O Público e o Privado
Na década de 1980, quando era moda criticar o socialismo e a opção européia pelo bem-estar social, o Brasil aprovou a criação do Sistema Único de Saúde. Mas, sem decidir pela estatização das entidades privadas e filantrópicas, o país criou uma estrutura híbrida, que mistura gestão pública com atendimento particular
por Gastão Wagner de Sousa Campos
O Brasil é um caldeirão fervente. Nele, tudo entra em ebulição e diluem-se as identidades cristalizadas. Etnia, cultura, música, culinária: a mistura é a receita permanente. Feijoada, chorinho, bossa-nova, mercado e economia de Estado são alguns produtos desse padrão tresloucado de miscigenação. A pureza é um conceito abstrato no laboratório brasileiro.
Por que seria diferente na saúde? De fato, não o é. É difícil deslindar os meandros do público e do privado pelos labirintos do Sistema Único de Saúde (SUS). Ressalte-se, contudo, que essa dificuldade não decorre apenas de idiossincrasias da história do Brasil. Há, em todo o mundo, uma polêmica acesa sobre onde termina o público e começa o privado no que diz respeito à saúde. Existem monumentais conflitos de interesse no setor, o que produz ambigüidade conceitual e grande variedade de programas e projetos políticos.

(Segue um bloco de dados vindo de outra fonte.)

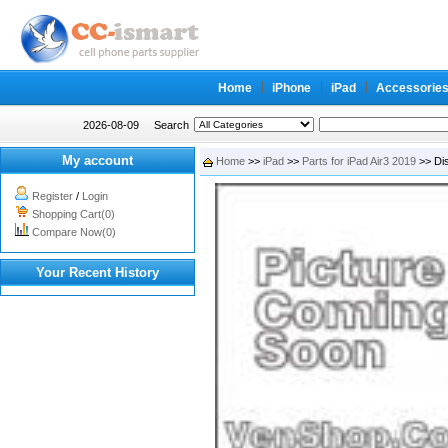
Home
iPhone
iPad
Accessorie
2026-08-09
Search
My account
Home
>>
iPad
>>
Parts for iPad Air3 2019
>> Dis
Register
/
Login
Shopping Cart(0)
Compare Now(0)
Your Recent History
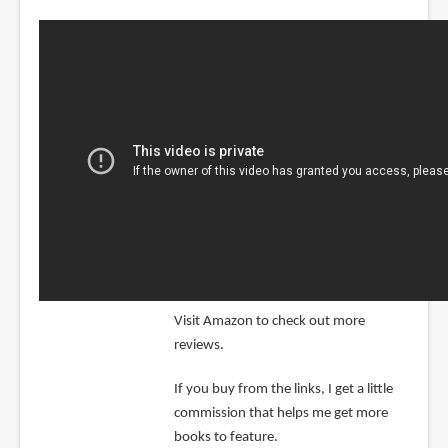
Visit Amazon to check out more
reviews.
If you buy from the links, I get a little
commission that helps me get more
books to feature.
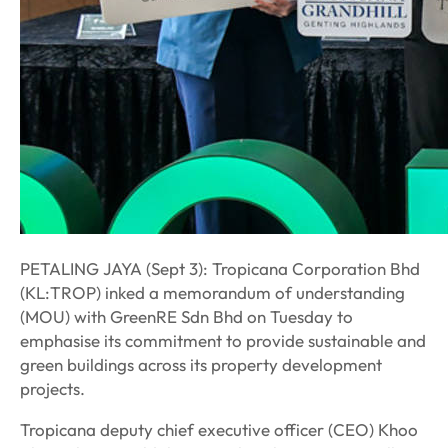
PETALING JAYA (Sept 3): Tropicana Corporation Bhd
(KL:TROP) inked a memorandum of understanding
(MOU) with GreenRE Sdn Bhd on Tuesday to
emphasise its commitment to provide sustainable and
green buildings across its property development
projects.
Tropicana deputy chief executive officer (CEO) Khoo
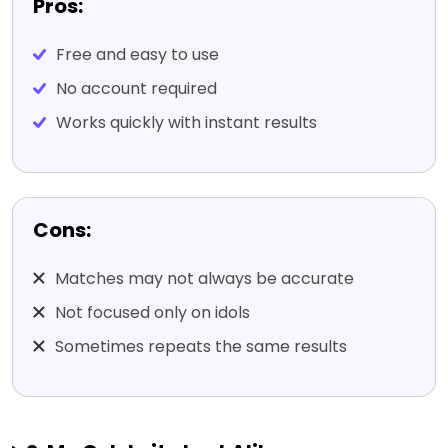
Pros:
Free and easy to use
No account required
Works quickly with instant results
Cons:
Matches may not always be accurate
Not focused only on idols
Sometimes repeats the same results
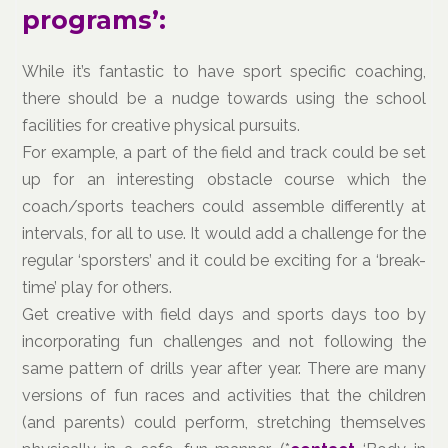
programs’:
While it’s fantastic to have sport specific coaching,
there should be a nudge towards using the school
facilities for creative physical pursuits.
For example, a part of the field and track could be set
up for an interesting obstacle course which the
coach/sports teachers could assemble differently at
intervals, for all to use. It would add a challenge for the
regular ‘sporsters’ and it could be exciting for a ‘break-
time’ play for others.
Get creative with field days and sports days too by
incorporating fun challenges and not following the
same pattern of drills year after year. There are many
versions of fun races and activities that the children
(and parents) could perform, stretching themselves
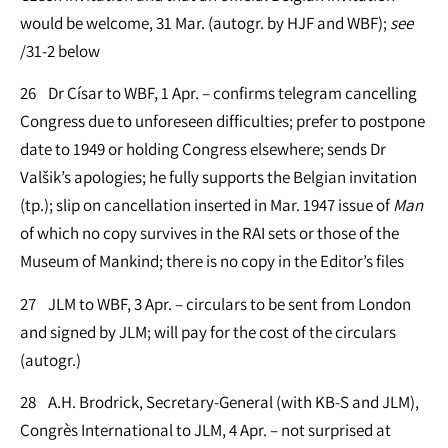
would be welcome, 31 Mar. (autogr. by HJF and WBF);
see
/31-2 below
26 Dr Císar to WBF, 1 Apr. – confirms telegram cancelling
Congress due to unforeseen difficulties; prefer to postpone
date to 1949 or holding Congress elsewhere; sends Dr
Valšik’s apologies; he fully supports the Belgian invitation
(tp.); slip on cancellation inserted in Mar. 1947 issue of
Man
of which no copy survives in the RAI sets or those of the
Museum of Mankind; there is no copy in the Editor’s files
27 JLM to WBF, 3 Apr. – circulars to be sent from London
and signed by JLM; will pay for the cost of the circulars
(autogr.)
28 A.H. Brodrick, Secretary-General (with KB-S and JLM),
Congrès International to JLM, 4 Apr. – not surprised at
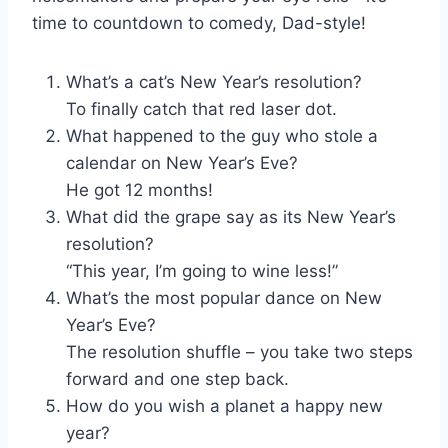
time to countdown to comedy, Dad-style!
What’s a cat’s New Year’s resolution?
To finally catch that red laser dot.
What happened to the guy who stole a
calendar on New Year’s Eve?
He got 12 months!
What did the grape say as its New Year’s
resolution?
“This year, I’m going to wine less!”
What’s the most popular dance on New
Year’s Eve?
The resolution shuffle – you take two steps
forward and one step back.
How do you wish a planet a happy new
year?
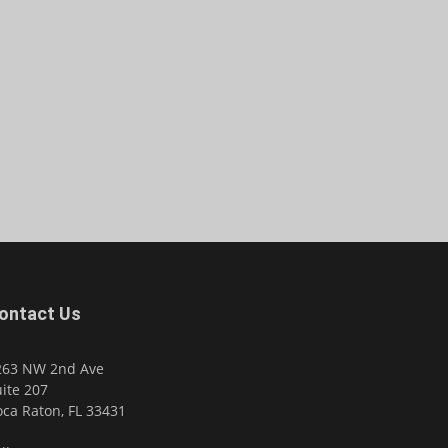
ontact Us
263 NW 2nd Ave
ite 207
ca Raton, FL 33431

A controvérsia estendeu-se ao longo de todo o século XX. Antes, no século XIX, a resposta a essa questão era simples. A saúde pública cuidava dos problemas coletivos, a saber, das epidemias, da vigilância e regulamentação de aspectos da vida econômica e social que interessassem à sociedade, como eram os casos do controle de alimentos e do meio ambiente. O atendimento aos doentes era considerado assunto privado. Ficava, portanto, sob responsabilidade de cada pessoa, família ou empresa prover atenção sanitária aos seus necessitados. O cuidado com os pobres e desvalidos, por sua vez, se organizou como sistema de filantropia. Os Estados Unidos ainda são o estereótipo dessa alternativa.